What steps can companies take to begin digitising their customer experiences now? Aldo Agostinelli, Digital Officer at Sky Italia, shared his steps to achieving a successful digital transformation:

  • Carefully analyse the nature of the company and the market it hopes to reach
  • Develop a wide-ranging vision that spans and integrates all departments
  • Execute with frequent testing to verify if the digital journey is going in the right direction
  • Invest in the right technology for your business – this doesn’t necessarily mean the flashiest or most expensive technology 
  • Regularly listen to internal and external feedback 
  • Examine your company ethos – if your business is not customer-centric, no amount of technology will change that.
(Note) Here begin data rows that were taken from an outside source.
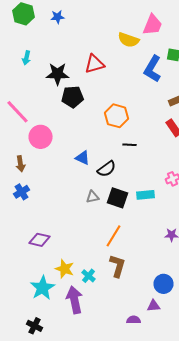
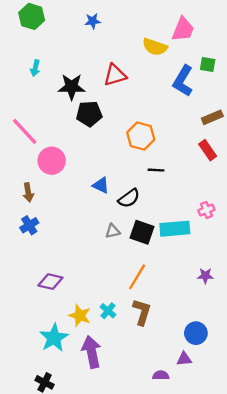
blue star: (58, 17) -> (93, 21), moved
cyan rectangle: (146, 195) -> (175, 229), size x1.4
cyan cross: (88, 276) -> (108, 311), moved

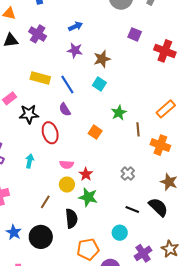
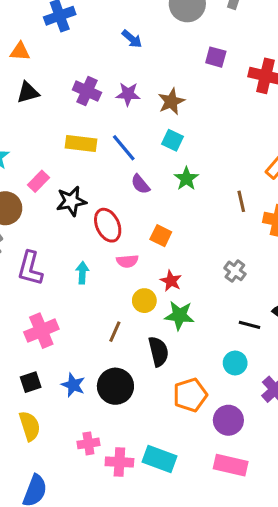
blue arrow: (75, 26) -> (132, 39), moved, turned 72
purple cross: (38, 34) -> (87, 91), moved
purple semicircle: (65, 110) -> (140, 184), moved
green star: (119, 113) -> (186, 179), moved
orange square: (95, 132) -> (161, 236), moved
pink semicircle: (67, 165) -> (127, 261), moved

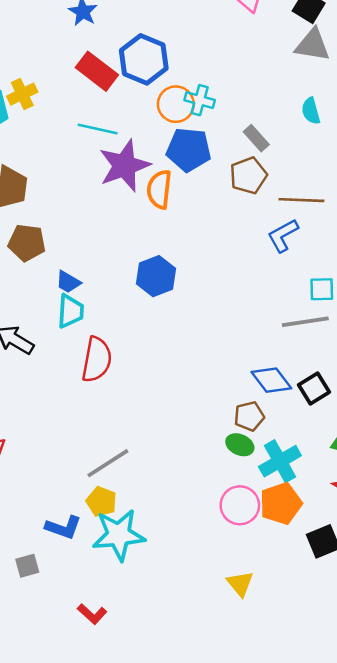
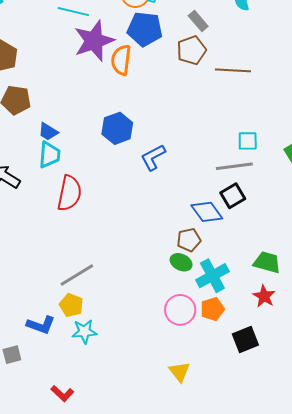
blue L-shape: (283, 235) -> (153, 157), moved
black square: (314, 388) -> (233, 196), moved
orange pentagon: (281, 503) -> (212, 309), size x0.7
cyan star: (119, 535) -> (84, 332), size x0.6

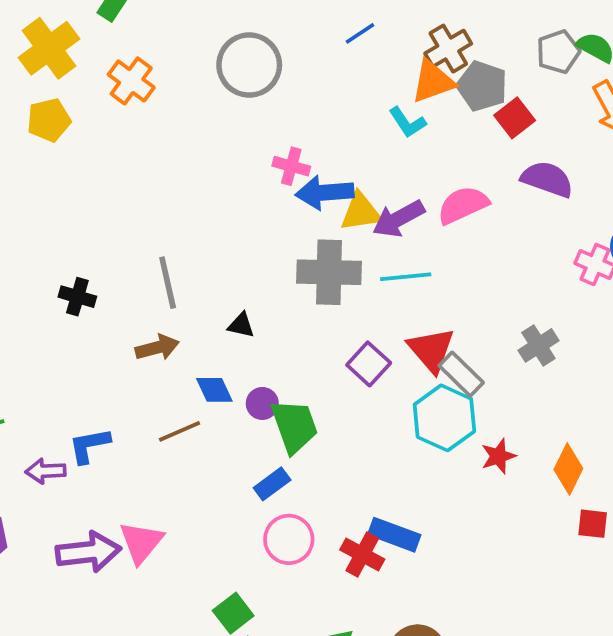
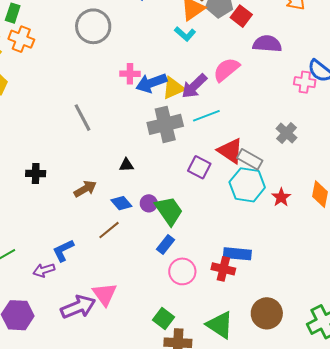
orange cross: (131, 81) -> (21, 39), moved
gray line: (168, 283) -> (82, 118), moved

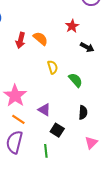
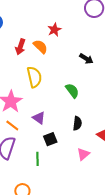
red star: (72, 26) -> (54, 30), moved
yellow semicircle: (53, 67) -> (34, 77), moved, size x1.5
black square: (57, 130) -> (50, 139), turned 32

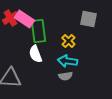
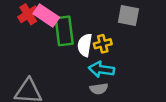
yellow cross: (68, 41) -> (103, 44), turned 32
white semicircle: (35, 54) -> (85, 45), moved, turned 30

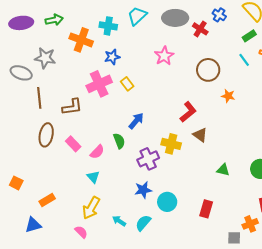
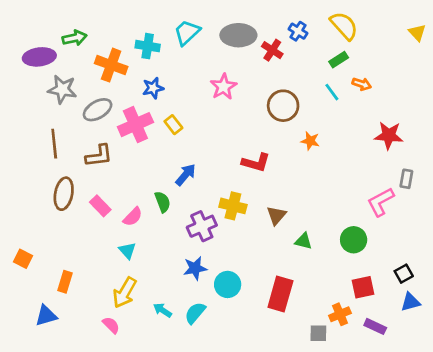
purple ellipse: (21, 23) -> (39, 57), moved
gray ellipse: (21, 73) -> (98, 110), moved, turned -50
red L-shape: (188, 112) -> (256, 163), turned 55
brown triangle: (200, 135) -> (276, 215), moved, turned 35
orange rectangle: (47, 200) -> (65, 282), turned -42
red rectangle: (206, 209) -> (280, 294), size x1.4

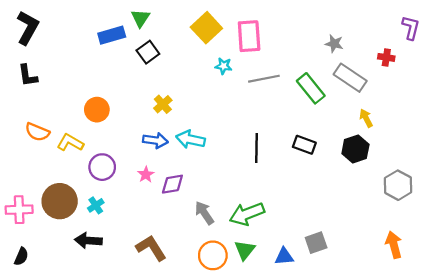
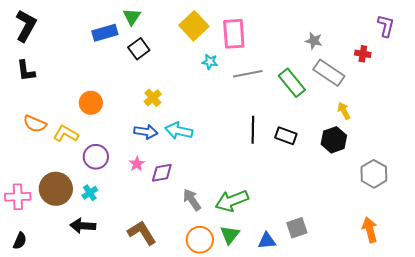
black line: (256, 148) -> (253, 130), moved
In this case, customer centricity is defined as staying close to the customer, so that you understand their needs and how to respond to them quickly and precisely. 


Alan concluded: “It’s about understanding our customers and making experiences customer-centric, not technology-led; having that focus and really thinking about how you use it to make emotive experiences and interactions with organisations actually key to brand advocacy.

“Achieving customer loyalty in a time of digitally-led interactions and increasing choice may feel difficult. However, technology gives us access to rich data and a deeper understanding of behavioural triggers that we can better serve with responsive omni-channel experiences.

“Ultimately, automation cannot replace the human touch. We’re innately human. Our customer experiences need to reflect this with inbuilt spontaneity, empathy and responsiveness. Interestingly, by automating many manual tasks, we can help conversations to flow more naturally and free our agents to really listen to and focus on customers - technology can, in effect, make human interactions more human.”